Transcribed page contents
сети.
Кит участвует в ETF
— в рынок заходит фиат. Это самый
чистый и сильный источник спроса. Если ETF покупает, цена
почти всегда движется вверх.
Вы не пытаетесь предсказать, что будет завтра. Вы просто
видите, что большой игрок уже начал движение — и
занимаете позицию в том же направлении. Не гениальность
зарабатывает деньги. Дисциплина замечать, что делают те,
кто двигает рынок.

WORK TO BE COMPLETED:
Print all the records precisely.

YOUR RESPONSE:
сети.
Кит участвует в ETF
— в рынок заходит фиат. Это самый
чистый и сильный источник спроса. Если ETF покупает, цена
почти всегда движется вверх.
Вы не пытаетесь предсказать, что будет завтра. Вы просто
видите, что большой игрок уже начал движение — и
занимаете позицию в том же направлении. Не гениальность
зарабатывает деньги. Дисциплина замечать, что делают те,
кто двигает рынок.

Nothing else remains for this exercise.